On two mornings this week I met up with friends for walks, getting rather wet in the process given our recent weather. It was great to catch up with these lovely ladies, but in choosing to walk I have not been able to find time to visit the gym or swim. I miss my relaxing swims as they give me an opportunity to think about and plan my stories.
I am sitting here writing again when I should really be prepping dinner, thus my early evening will be spent on that task. It all fits so long as I do not plan any relaxation time, so no films until the weekend.

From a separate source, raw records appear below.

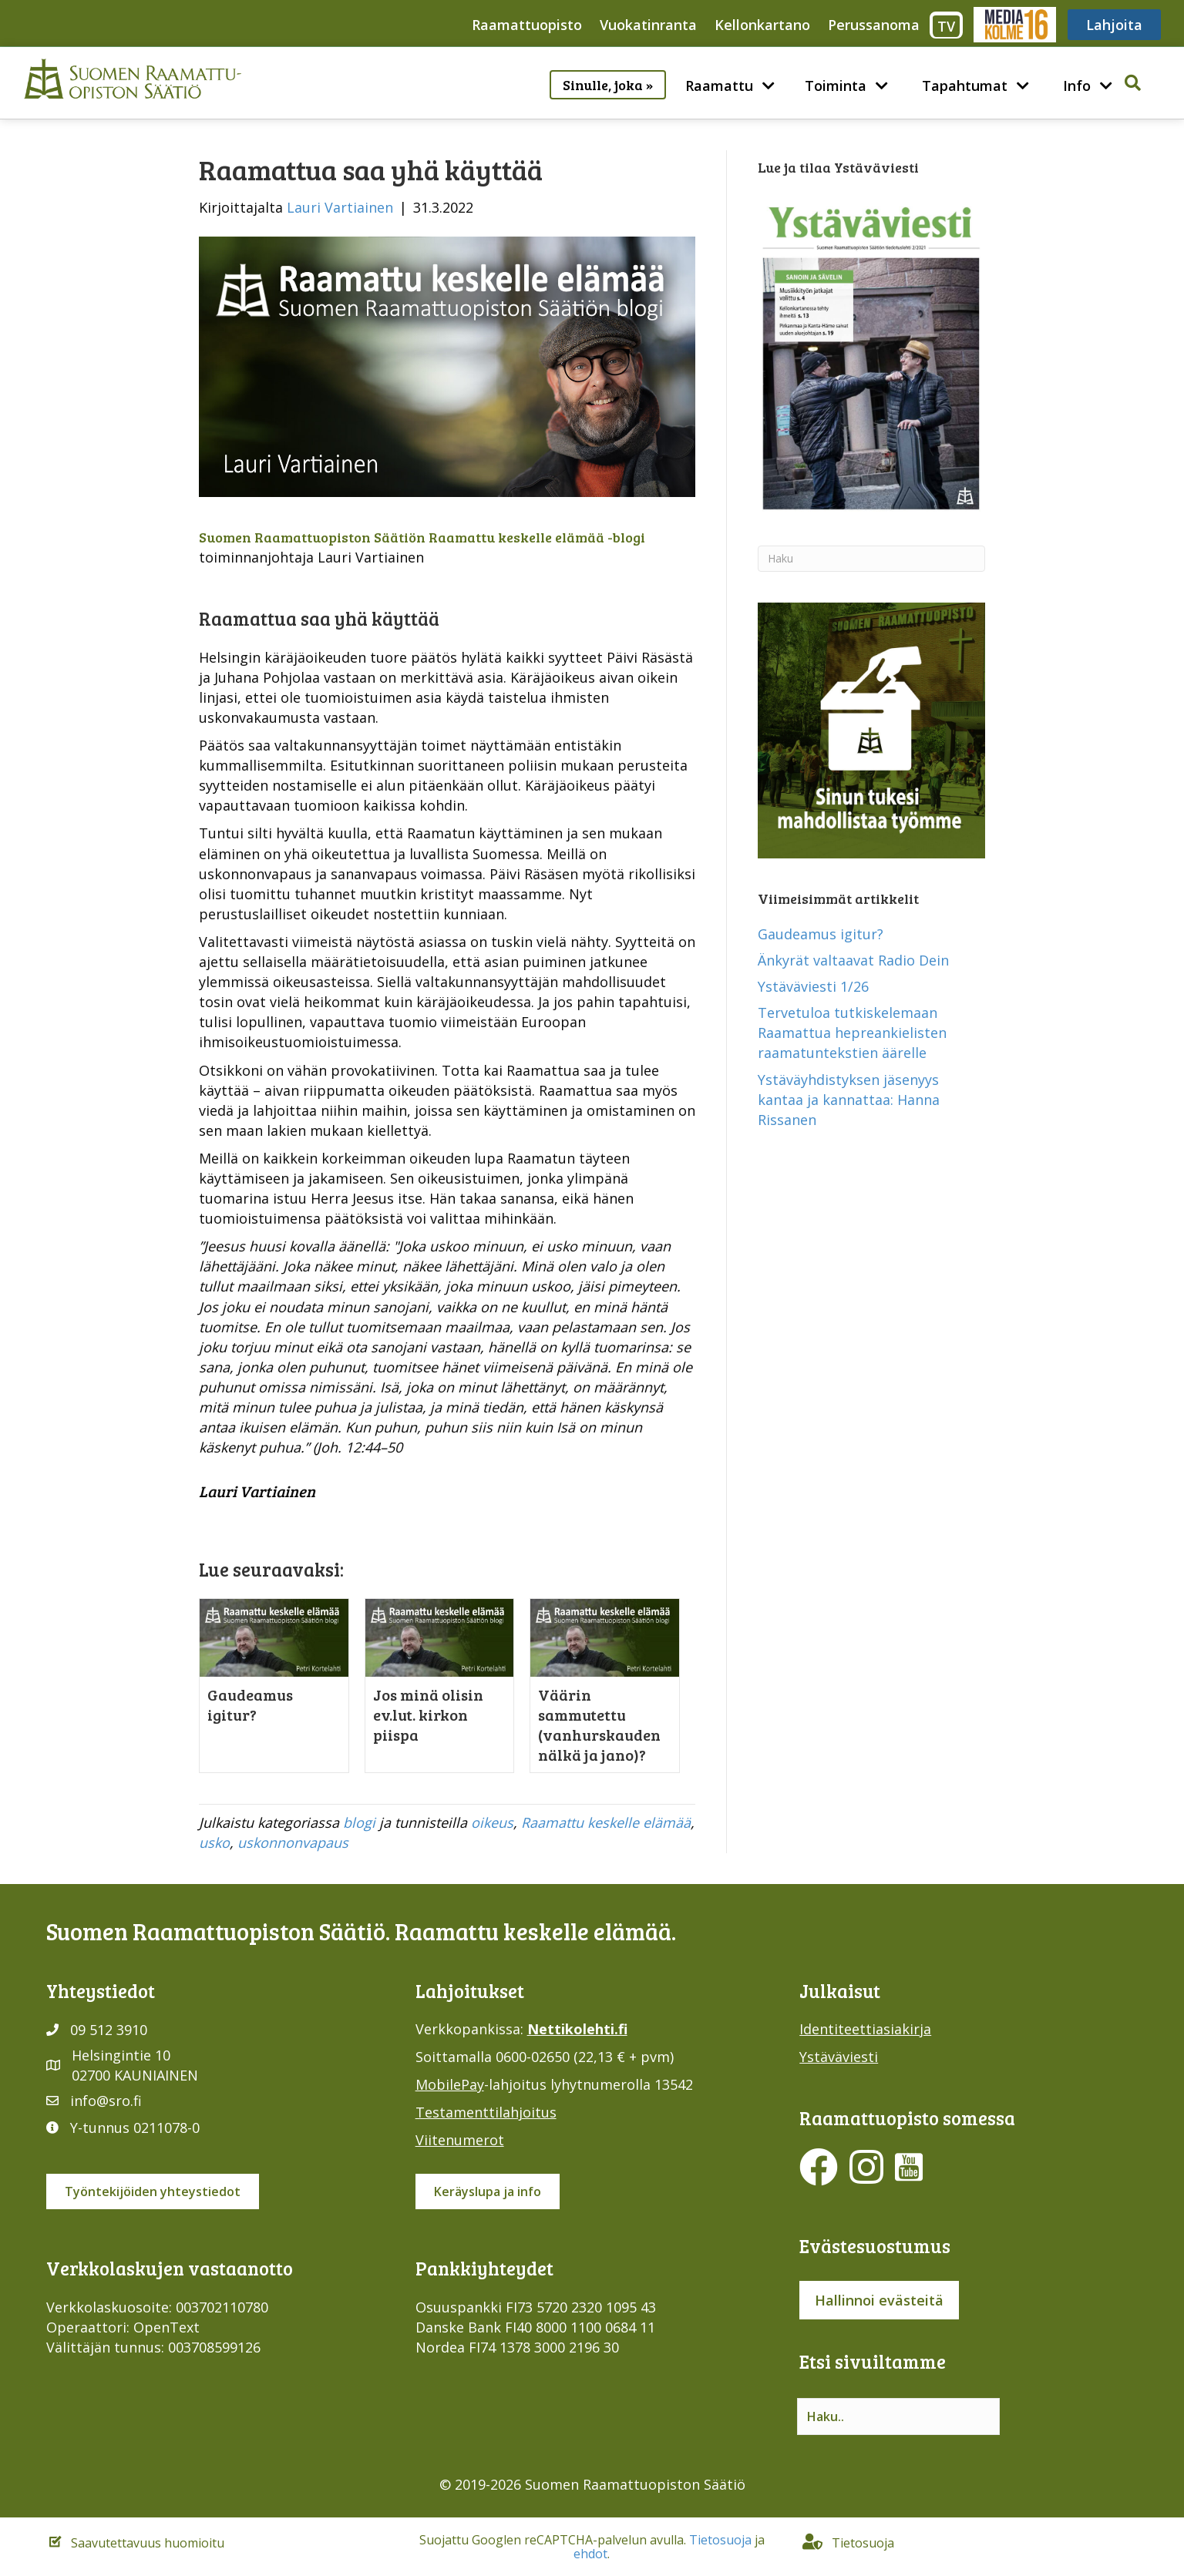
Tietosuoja (720, 2539)
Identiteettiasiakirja (865, 2029)
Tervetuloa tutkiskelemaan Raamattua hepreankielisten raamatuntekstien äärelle (852, 1032)
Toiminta (835, 85)
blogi (359, 1822)
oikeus (492, 1822)
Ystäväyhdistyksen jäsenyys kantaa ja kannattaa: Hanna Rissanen (849, 1099)
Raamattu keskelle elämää (606, 1822)
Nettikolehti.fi (577, 2029)
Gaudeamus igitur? (250, 1704)
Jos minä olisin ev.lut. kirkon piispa (428, 1714)
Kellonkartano (762, 24)
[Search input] (898, 2416)
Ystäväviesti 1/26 (813, 986)
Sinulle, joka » (608, 85)
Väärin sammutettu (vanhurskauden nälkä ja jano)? (599, 1724)
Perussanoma (874, 24)
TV (946, 26)
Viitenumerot (459, 2140)
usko (214, 1842)
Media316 (1014, 24)
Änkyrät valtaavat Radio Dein (853, 960)
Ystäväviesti (838, 2056)
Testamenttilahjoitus (486, 2112)
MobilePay (449, 2084)
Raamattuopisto (527, 24)
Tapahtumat (964, 85)
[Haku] (871, 559)
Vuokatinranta (648, 24)
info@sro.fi (106, 2100)
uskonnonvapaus (292, 1842)
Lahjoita (1114, 24)
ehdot (590, 2553)
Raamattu (719, 85)
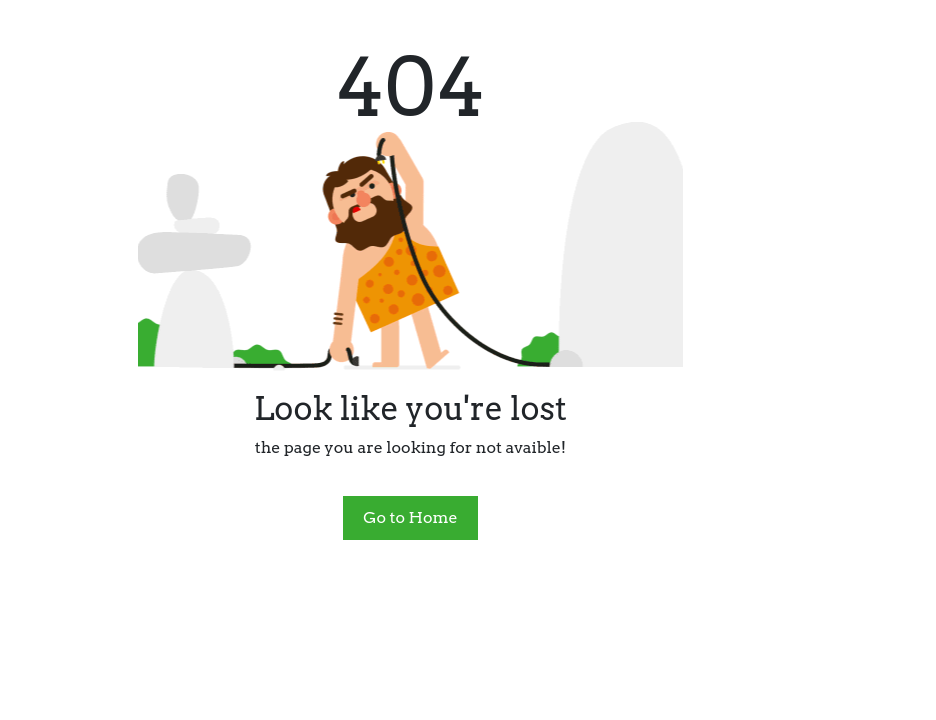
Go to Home (410, 517)
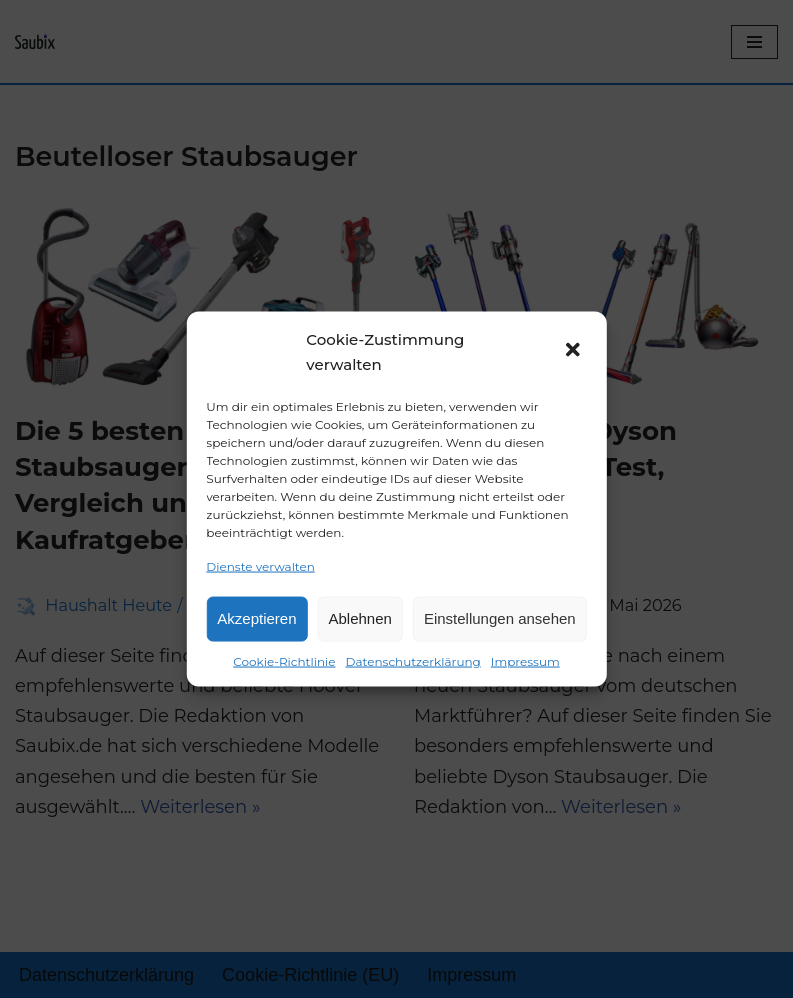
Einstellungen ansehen (500, 618)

Now of course, I could just not write. I am not required to read or exercise. So long as I keep the house ticking over most of the things that I do are for me. I am well aware that there are many people who do not have my freedom of choice, who have to go out to earn a living or who have young and demanding children to care for. I am well aware of the privileges that I enjoy.
My point is that I do not need more to fill my time, I already try to squeeze too much into each day. I have no idea how my friends find the time to go to their clubs and societies, I guess they just give these higher priority than some other things they may also consider doing.
That is what it comes down to after all, priorities. I have hobbies and interests that eat time. I derive satisfaction from creating stories, maintaining this blog, joining in with discussions on the writer’s communities on line to which I subscribe. I do what feels right for me, whereas others do what feels right for them.
So what do I do all day? As much as I can squeeze into the few short hours between when I get up in the morning and when I go to bed at night. At the end of each day, if I have created a new piece of writing with which I am pleased then I feel that I have achieved something. Perhaps tomorrow I will find time for that workout and swim.
However you choose to fill whatever free time you have, I hope that you derive enjoyment from it. Such time is never wasted.